An hour or so after daybreak, Anne and Will Hutchinson trod the icy roads back to the windowless meetinghouse, where the judges were gathering. As before, Anne waited in the back of the hall until the governor called her forward.
Governor Winthrop began by summarizing the previous day’s events. “There were diverse things laid to [Mistress Hutchinson’s] charge,” he said: “her ordinary meetings about religious exercises; her speeches in derogation of the ministers among us; and the weakening of the hands and hearts of the people towards them. Here was
sufficient proof made
of that which she was accused of, in that point concerning the ministers and their ministry, as that they did preach a covenant of works when others did preach a covenant of grace, and that they were not able ministers of the New Testament, and that they had not the seal of the spirit. And this was spoken not, as was
pretended,
out of private conference, but out of conscience. And warrant from Scripture alleged the fear of man is a snare, and seeing God had given her a calling to it, she would freely speak.”

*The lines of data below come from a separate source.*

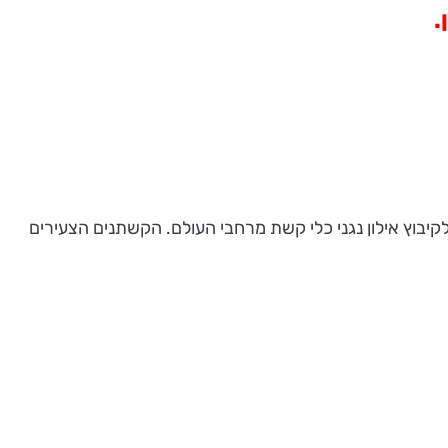
לקיבוץ אילון נגני כלי קשת מרחבי העולם. הקשתנים הצעירים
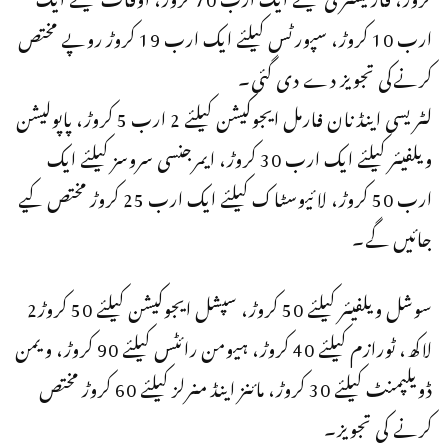
ارب 10 کروڑ، سپورٹس کیلئے ایک ارب 19 کروڑ روپے مختص
کرنےکی تجویز دے دی گئی۔
لٹریسی اینڈ نان فارمل ایجوکیشن کیلئے 2 ارب 5 کروڑ، پاپولیشن
ویلفیئر کیلئے ایک ارب 30 کروڑ، ایمرجنسی سروسز کیلئے ایک
ارب 50 کروڑ، لائیوسٹاک کیلئے ایک ارب 25 کروڑ مختص کیے
جائیں گے۔
سوشل ویلفیئر کیلئے 50 کروڑ، سپشل ایجوکیشن کیلئے 50 کروڑ2
لاکھ، ٹورازم کیلئے 40 کروڑ، ہیومن رائٹس کیلئے 90 کروڑ، ویمن
ڈویلپمنٹ کیلئے 30 کروڑ، مائنز اینڈ منرلز کیلئے 60 کروڑ مختص
کرنے کی تجویز۔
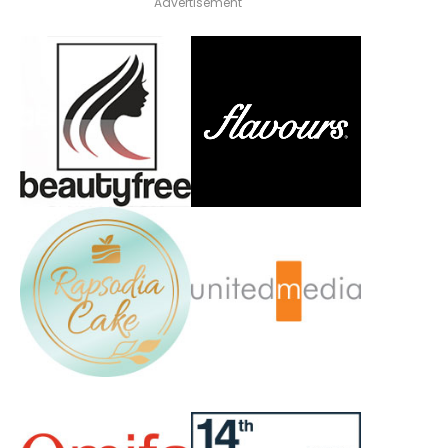
Advertisement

Following this opening statement, he offered the defendant a chance to respond. Without hesitation, she took the legal advice of the night before and asked that the witnesses all be recalled and asked to swear an oath that their testimony was true. “The Lord hath said that an oath is the end of all controversy,” she explained.
If the ministers were lying, as she suspected, it would likely appear in the form of inconsistencies or contradictions between their
testimony yesterday and today. And if they were shown to be lying under oath, then they would be guilty not only of perjury but also of blasphemy—taking the Lord’s name in vain, a crime against God.
Assistant Bradstreet pointed this out to her. If the ministers “should mistake you in your speeches, you would make them to
sin
if you urge them to swear.”
“That is not the thing,” she said. “If they accuse me, I desire it may be upon oath.” She added that the ministers were not reliable because “they are witnesses of their own cause.”
“It is not their cause, but the cause of the
whole country,
” Winthrop observed ominously.
The ministers knew as well as anyone the risk they took in testifying again, under oath, and were not eager to do so. They could damn themselves if they obliged Hutchinson. This, they believed, was a trap. They could not remember perfectly what she or they had said at their meeting eleven months before. They took seriously the third commandment—“Thou shalt not take the name of the Lord, thy God, in vain”—and considered an oath a solemn avowal of absolute truth.
Winthrop said supportively, “I see no necessity of an oath in this thing, seeing it is true.” The ministers are “men of long approved godliness and sincerity in their course.” Aiming for balance, he added, “Yet that all may be satisfied, if the elders will take an oath they shall have it given them.”
“After they have taken an oath,” Hutchinson insisted, “I will make good what I say.”
Winthrop said, “Let those who are not satisfied in the court speak.”
“We are not satisfied!” the crowd called out, delighted to have a chance to proclaim their support for Mistress Hutchinson and their distress over the court’s mistreatment of her.
Winthrop quietly considered his options. “Let us state the case, and then we may know what to do. That which is laid to Mistress Hutchinson’s charge is that she hath traduced the magistrates and ministers of this jurisdiction, that she hath said the ministers preached a covenant of works and Mr. Cotton a covenant of grace, and that they were not able ministers of the gospel. And she excuses it that she made it a private conference and with a promise of secrecy. Now, this is charged upon her, and they therefore sent for her seeing she made it her table talk,” or
casual conversation. “And then she said, ‘The fear of man was a snare,’ and therefore she would not be afraid of them.”